What the task asks –
All lines with the word "hvor" are to be found and copied from the listing.

Excerpted records –
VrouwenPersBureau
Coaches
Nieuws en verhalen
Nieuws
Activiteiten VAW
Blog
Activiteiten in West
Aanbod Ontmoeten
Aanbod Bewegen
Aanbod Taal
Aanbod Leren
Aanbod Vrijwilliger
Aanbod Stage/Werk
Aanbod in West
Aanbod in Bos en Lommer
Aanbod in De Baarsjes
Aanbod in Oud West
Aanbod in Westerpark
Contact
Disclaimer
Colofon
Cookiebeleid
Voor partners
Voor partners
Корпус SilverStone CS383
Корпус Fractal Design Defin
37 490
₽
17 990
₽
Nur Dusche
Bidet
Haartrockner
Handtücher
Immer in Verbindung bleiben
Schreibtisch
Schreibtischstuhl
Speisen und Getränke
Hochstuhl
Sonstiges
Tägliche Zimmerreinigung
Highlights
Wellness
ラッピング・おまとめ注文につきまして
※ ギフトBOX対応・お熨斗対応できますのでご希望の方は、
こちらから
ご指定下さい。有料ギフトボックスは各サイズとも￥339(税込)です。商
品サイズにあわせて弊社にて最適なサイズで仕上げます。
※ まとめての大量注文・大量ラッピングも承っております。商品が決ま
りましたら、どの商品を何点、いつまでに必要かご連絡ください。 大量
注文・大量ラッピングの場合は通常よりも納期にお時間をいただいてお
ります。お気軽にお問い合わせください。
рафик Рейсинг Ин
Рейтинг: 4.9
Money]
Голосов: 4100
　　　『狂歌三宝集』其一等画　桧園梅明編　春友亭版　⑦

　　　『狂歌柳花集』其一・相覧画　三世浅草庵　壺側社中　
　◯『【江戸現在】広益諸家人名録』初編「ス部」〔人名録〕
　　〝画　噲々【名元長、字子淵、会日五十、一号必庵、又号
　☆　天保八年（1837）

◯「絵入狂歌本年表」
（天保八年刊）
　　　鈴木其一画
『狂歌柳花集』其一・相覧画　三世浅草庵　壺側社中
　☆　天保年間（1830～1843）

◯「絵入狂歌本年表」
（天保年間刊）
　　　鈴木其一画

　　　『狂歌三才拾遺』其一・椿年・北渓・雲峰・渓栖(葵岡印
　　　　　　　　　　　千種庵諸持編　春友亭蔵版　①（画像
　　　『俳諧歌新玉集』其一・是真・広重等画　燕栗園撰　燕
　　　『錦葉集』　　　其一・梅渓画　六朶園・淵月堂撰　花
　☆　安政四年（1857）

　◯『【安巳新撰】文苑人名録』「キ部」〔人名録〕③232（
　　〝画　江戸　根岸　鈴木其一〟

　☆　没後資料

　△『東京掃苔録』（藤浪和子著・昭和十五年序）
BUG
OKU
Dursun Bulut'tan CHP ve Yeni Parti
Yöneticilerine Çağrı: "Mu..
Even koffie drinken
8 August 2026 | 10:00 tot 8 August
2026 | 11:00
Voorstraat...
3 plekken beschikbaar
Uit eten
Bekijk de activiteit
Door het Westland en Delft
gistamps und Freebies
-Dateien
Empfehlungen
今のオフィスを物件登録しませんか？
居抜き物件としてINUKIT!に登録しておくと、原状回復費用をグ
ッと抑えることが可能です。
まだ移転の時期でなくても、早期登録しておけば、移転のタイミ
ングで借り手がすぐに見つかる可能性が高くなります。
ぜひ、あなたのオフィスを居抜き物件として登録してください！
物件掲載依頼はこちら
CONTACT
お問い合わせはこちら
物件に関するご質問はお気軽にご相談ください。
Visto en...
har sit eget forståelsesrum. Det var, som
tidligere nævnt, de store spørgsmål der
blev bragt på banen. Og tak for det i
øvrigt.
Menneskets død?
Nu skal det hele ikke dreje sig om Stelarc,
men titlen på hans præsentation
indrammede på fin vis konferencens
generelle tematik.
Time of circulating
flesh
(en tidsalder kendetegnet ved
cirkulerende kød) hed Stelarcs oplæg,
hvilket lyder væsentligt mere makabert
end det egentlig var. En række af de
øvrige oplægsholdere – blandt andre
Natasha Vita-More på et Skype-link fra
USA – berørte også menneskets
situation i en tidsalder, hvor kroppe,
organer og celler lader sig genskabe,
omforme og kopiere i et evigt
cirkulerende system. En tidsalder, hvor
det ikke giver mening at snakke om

Response to this exercise –
situation i en tidsalder, hvor kroppe,
cirkulerende system. En tidsalder, hvor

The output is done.